Avi Steinberg's memoir of life as a prison librarian

Avi Steinberg has faith in the power of books and writing to help transform lives.

An “earnest Yeshiva boy,” Avi Steinberg ’02 never thought he’d spend his days in prison. But in 2005, when offered the post of librarian at the Suffolk County House of Correction in Boston, he took it, glad to trade writing obituaries for the Boston Globe as a freelancer for a more secure job with dental insurance and a surplus of live, albeit caged, bodies. He was eagerly unaware of what was in store. “I knew this would be a stretch, and I went there searching for something,” he adds. “But I didn’t know what that was.” 

For nearly two years he promoted books and creative writing to a range of students: pimps, prostitutes, junkies, thugs, robbers, con men, and even killers. His recently published memoir, Running the Books: The Adventures of an Accidental Prison Librarian (Random House), is a rich meditation on this wild experience and the related nuanced questions about morality and humanity that he confronted armed with little more than his own sensitivities and book learning. 
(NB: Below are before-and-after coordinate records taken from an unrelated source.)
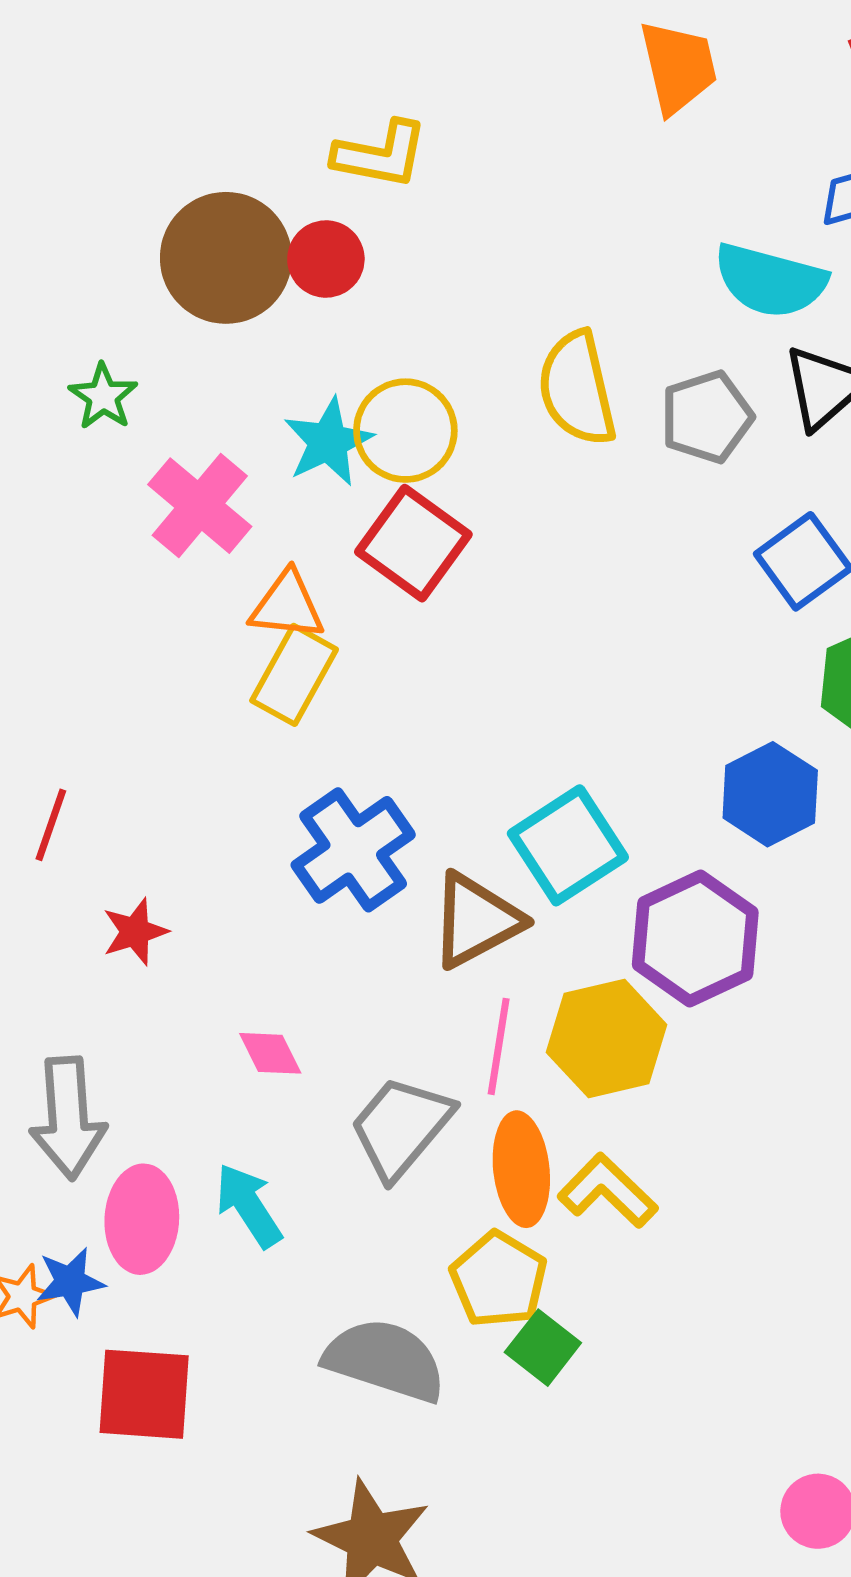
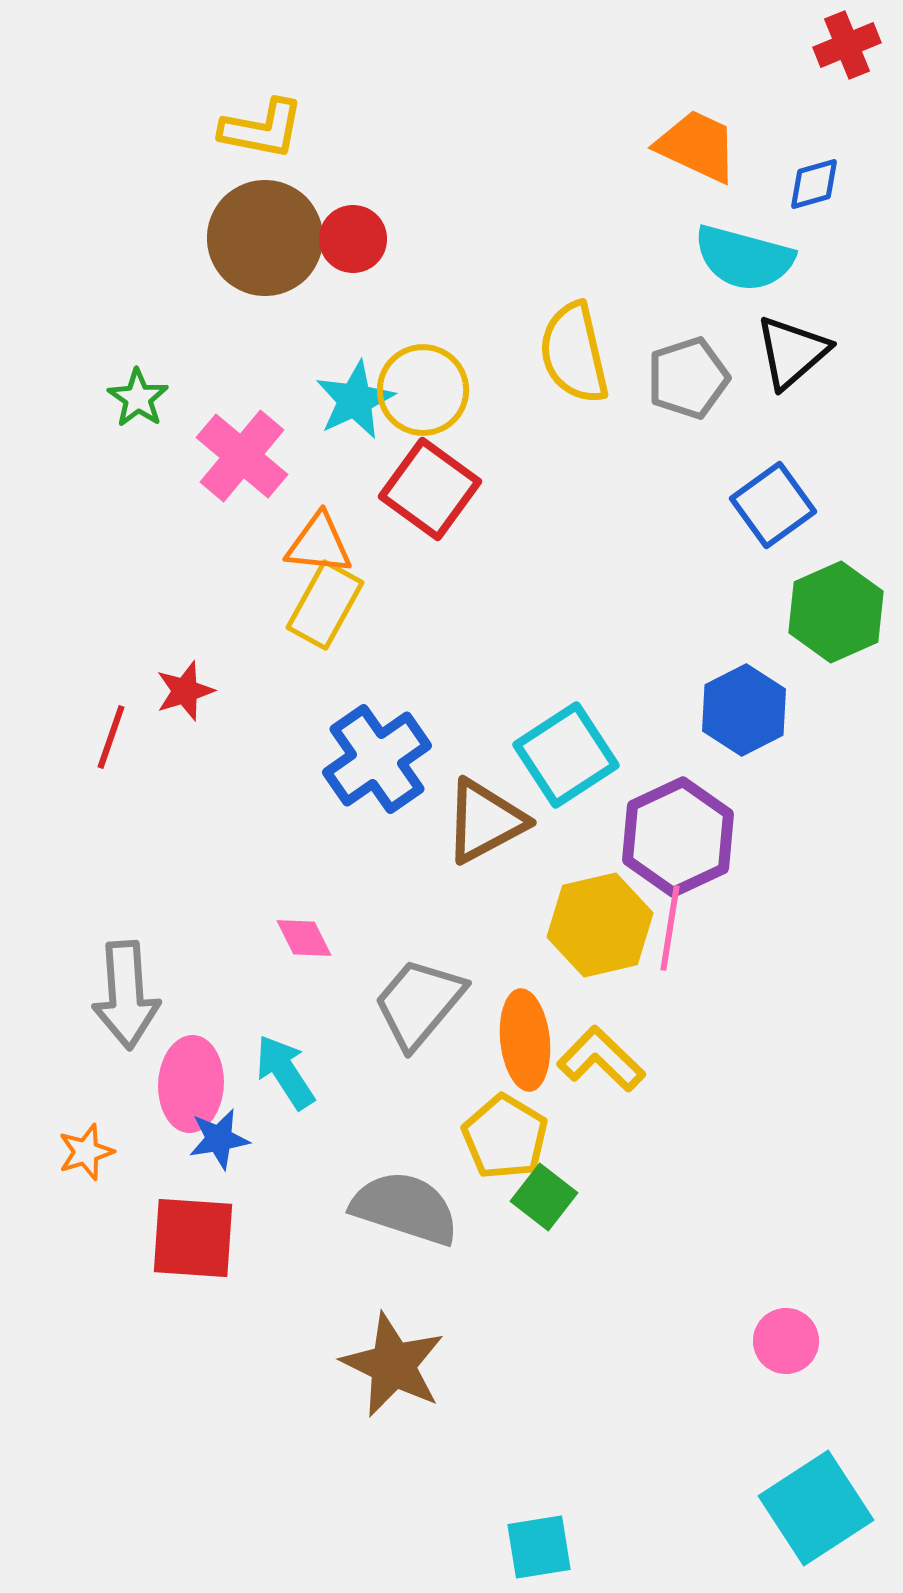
orange trapezoid: (678, 67) -> (697, 146), moved, turned -52
yellow L-shape: (380, 154) -> (262, 129), moved
green star: (103, 396) -> (138, 398), moved
red star: (135, 932) -> (185, 691), moved
pink line: (499, 1046) -> (670, 928), moved
blue star: (70, 1282) -> (219, 1139), moved

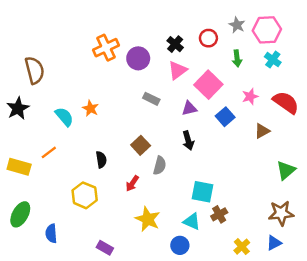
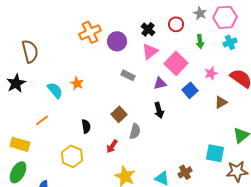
cyan cross: (273, 60) -> (230, 42), turned 32
yellow rectangle: (19, 167) -> (20, 144), moved
cyan square: (202, 192) -> (215, 153), moved

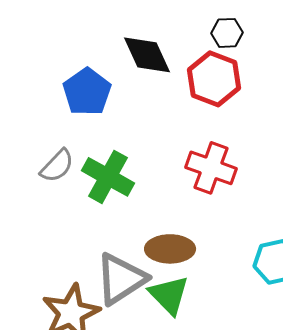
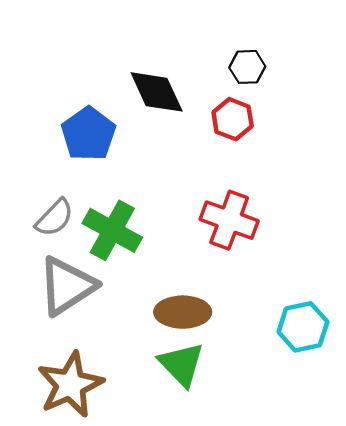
red hexagon: (214, 79) -> (233, 119), size x0.7
gray triangle: (121, 279) -> (67, 286), moved

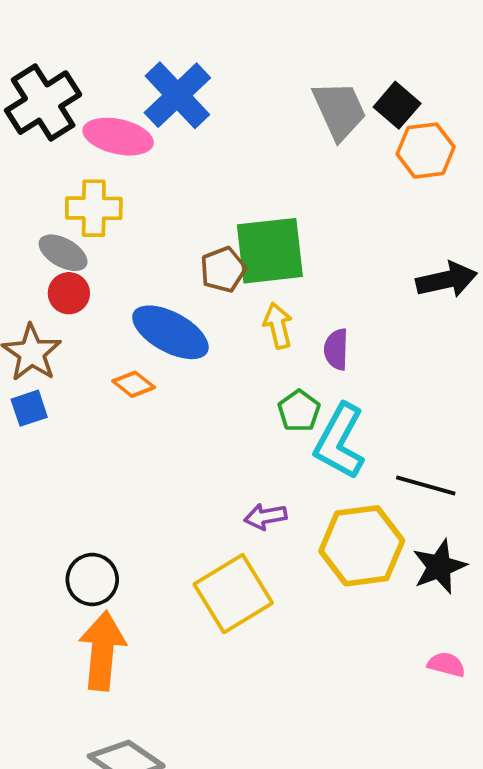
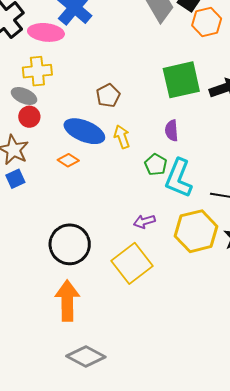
green square: (270, 251) -> (181, 80), moved
yellow arrow: (278, 326) -> (122, 137), moved
black circle: (92, 580) -> (70, 244), moved, size x1.5

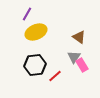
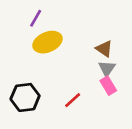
gray triangle: (74, 57) -> (107, 68), moved
black hexagon: (35, 65) -> (25, 97), moved

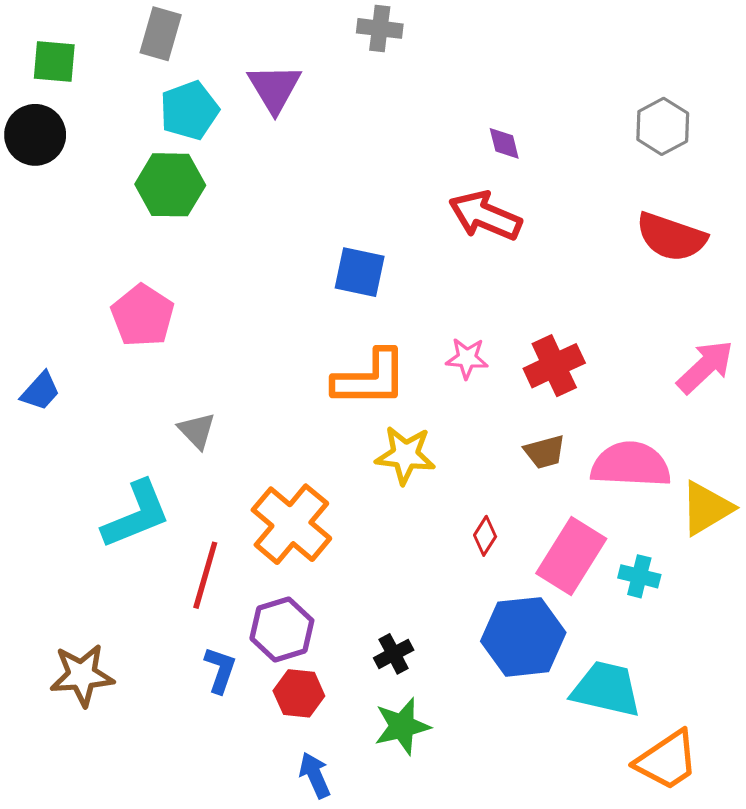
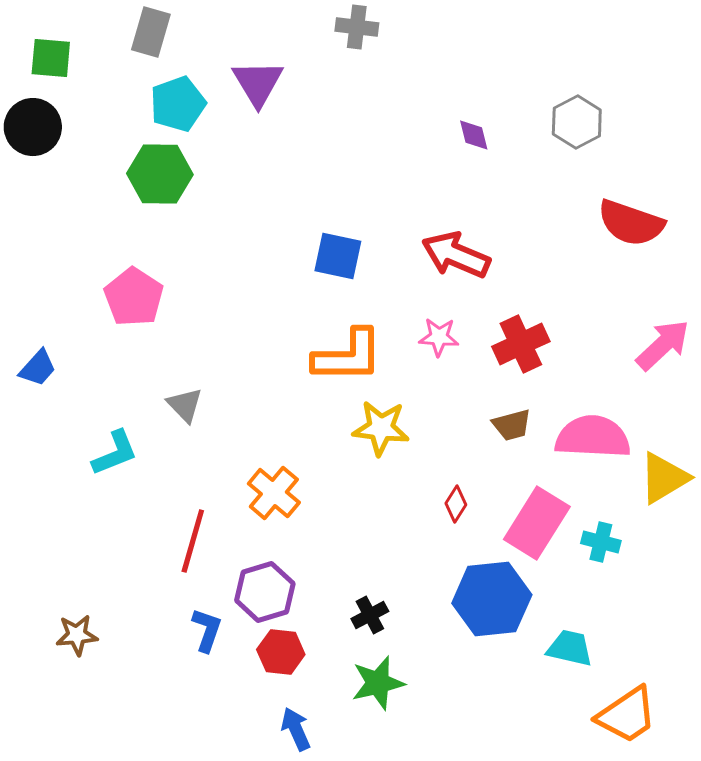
gray hexagon: (663, 126) -> (577, 122), moved
red arrow: (485, 216) -> (456, 255), moved
cyan L-shape: (136, 515) -> (115, 453), moved, size x0.7
orange cross: (291, 524) -> (274, 493), size x0.7
brown star: (82, 675) -> (77, 635), size x0.7
cyan trapezoid: (606, 689) -> (570, 648), size x0.7

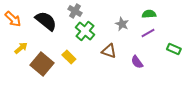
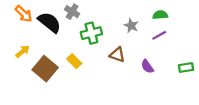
gray cross: (75, 11) -> (72, 12), moved
orange arrow: (13, 19) -> (24, 14), moved
green cross: (85, 31) -> (91, 33), turned 36
green rectangle: (174, 49) -> (186, 68), moved, turned -32

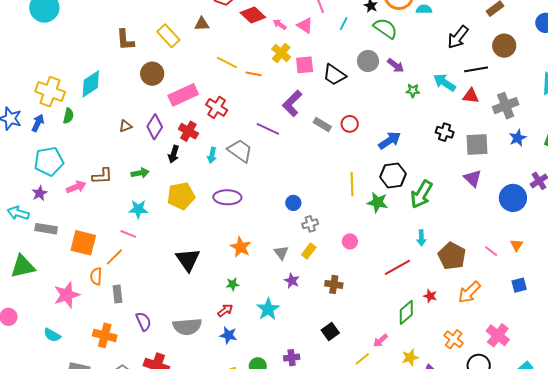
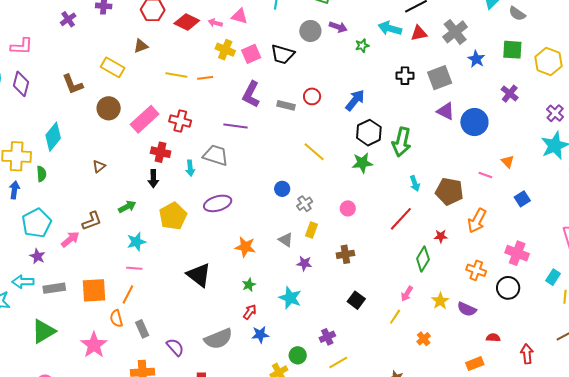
purple diamond: (155, 127) -> (21, 84), moved
yellow line: (352, 184) -> (314, 152), moved, turned -30
blue circle: (513, 198) -> (474, 122), moved

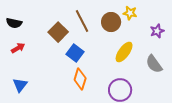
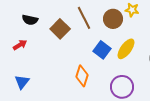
black semicircle: (14, 23) -> (30, 20), moved
blue square: (75, 53) -> (102, 50), moved

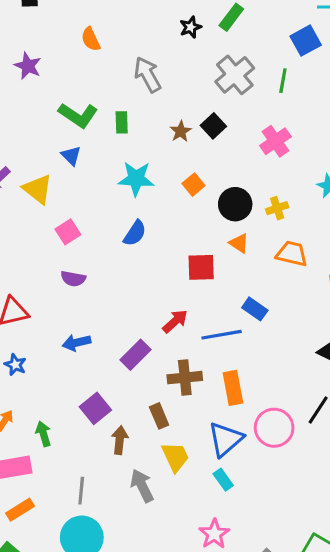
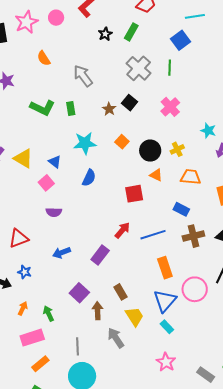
black star: (191, 27) -> (105, 34), moved
blue triangle: (71, 156) -> (55, 162), moved
blue rectangle: (255, 309) -> (181, 209), moved
brown cross: (185, 378) -> (193, 236), moved

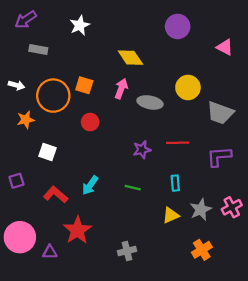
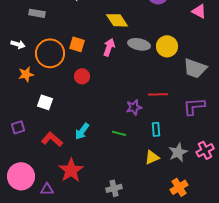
gray ellipse: (150, 102) -> (139, 44), moved
purple star: (142, 150) -> (134, 107), moved

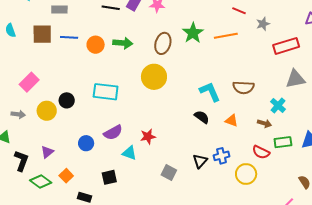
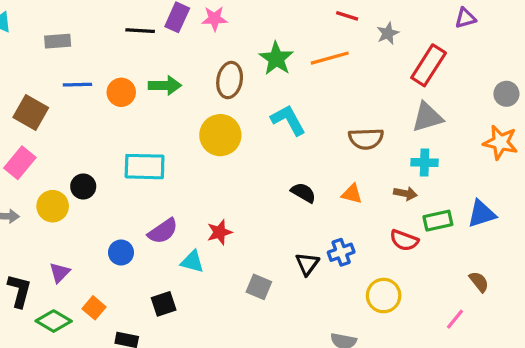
brown square: (42, 34) -> (31, 112), moved, turned 35
red rectangle: (286, 46) -> (429, 65), turned -35
gray triangle: (295, 79) -> (427, 117), moved
cyan L-shape: (210, 92) -> (288, 120), moved
cyan cross: (278, 105) -> (425, 162), turned -35
yellow circle: (246, 174) -> (384, 296), moved

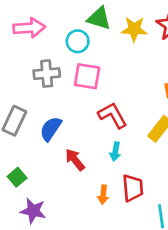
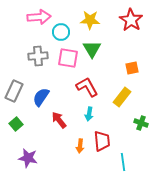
green triangle: (99, 18) -> (92, 49), moved, turned 42
pink arrow: (29, 28) -> (39, 17), moved
yellow star: (134, 29) -> (90, 20), moved
green square: (17, 177) -> (16, 124), moved

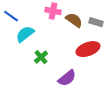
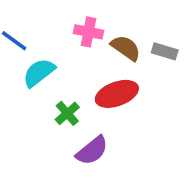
red ellipse: (88, 49) -> (117, 94), moved
purple semicircle: (67, 78) -> (92, 151), moved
“A prison library is a fascinating place,” Steinberg says in retrospect. “People there have a dire need to connect--with other people, with estranged loved ones, with their past, with themselves.” At the same time, the library is the only place, apart from solitary confinement, where inmates can experience any quiet in a social setting; carpeting and books dull the roar and screams of prison life that reverberate against all that steel and concrete. It was within this context of books--of writing, reading, and thinking--that Steinberg aspired to create “a space where you can make people open up instead of close down, to awaken people instead of numbing them,” he explains. “Everywhere else in prison is a place of shut down, lock down, literally.” The library allows people to relax, briefly, away from the power-mongering and threats of physical harm, and reminds them “that they are more than criminals, if they choose to be.”

 

The job’s immediate milieu was familiar enough: “Libraries feel like home,” Steinberg says. Born in Jerusalem, he and his family lived in Cleveland until moving to Cambridge in 1993, when his father, Bernard Steinberg, became director of Harvard Hillel. Growing up, “there was always reading, and conversations about books; we’d pull one out to talk about it. And there was a willingness to argue. That’s part of the Jewish tradition: arguing that doesn’t lead to conflict.” 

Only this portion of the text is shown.